Ceulz de cheval le doyvent ferir en gectant de leurs lanses ou espieus et non pas assembler à li ne de l’espée ainsi comme on fet à un senglier, quar il l’acoleroit et bayseroit non pas trop gracieusement. Aussi doit il avoir des rois et las et autres harnois pour le prendre.

De sa nature et de ses fuytes ay je dit devant. Et pour ce qu’il n’a guères de meistrise en chasse fors tant comme quester et destourner et laissier courre m’en tairay à tant ; quar il me semble que assez en ay dit.

Ours n’a nul jugement par ses laissés ; quar quant il est plain, il giete ses laissés en grant quantité, et quant il est vuyt, non ; si que on n’i puet fere null jugement.
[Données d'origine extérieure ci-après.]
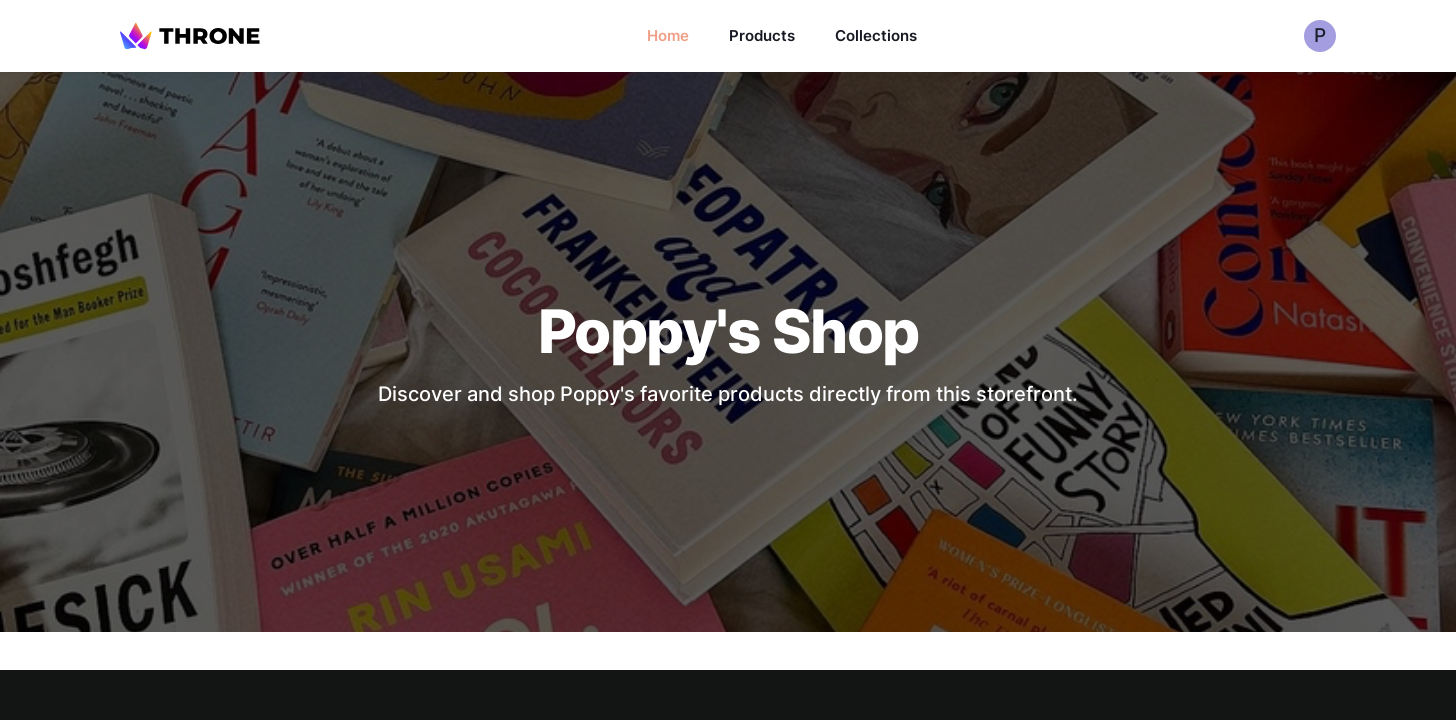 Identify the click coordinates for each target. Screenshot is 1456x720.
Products (762, 35)
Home (668, 35)
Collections (876, 35) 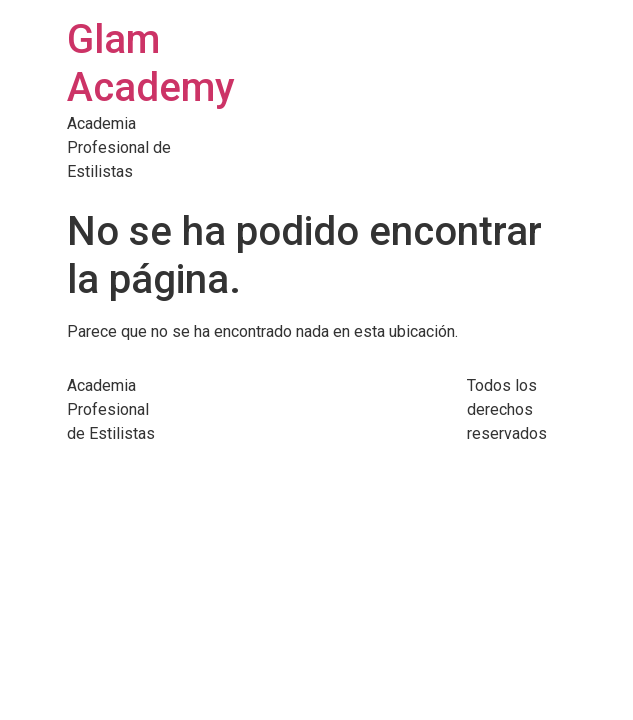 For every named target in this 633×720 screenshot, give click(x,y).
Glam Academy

On connoist l’ours de l’ourse par les trasses. Quar l’ours a plus rondes trasses et plus gros dois et plus grosses ongles que n’a l’ourse. Et aussi pour quant que l’ours soit juene, mes qu’il ait passé deux ans, il a les signes dessusdiz meilleurs que n’a null ourse, espicialment le pied derrière ; quar le pié d’arrière de l’ourse est plus estroit et plus long, et le talon plus petit que n’est de l’ours, pour tant qu’il soit juene ; aussi comme une femme ha plus petit talon que n’a un homme ; et c’est le plus vray jugement que on puisse faire.

Séparateur

  1. Envis. Invitus. À regret.
  2. Ou don tou. Ou l’un et l’autre.
  3. Avec.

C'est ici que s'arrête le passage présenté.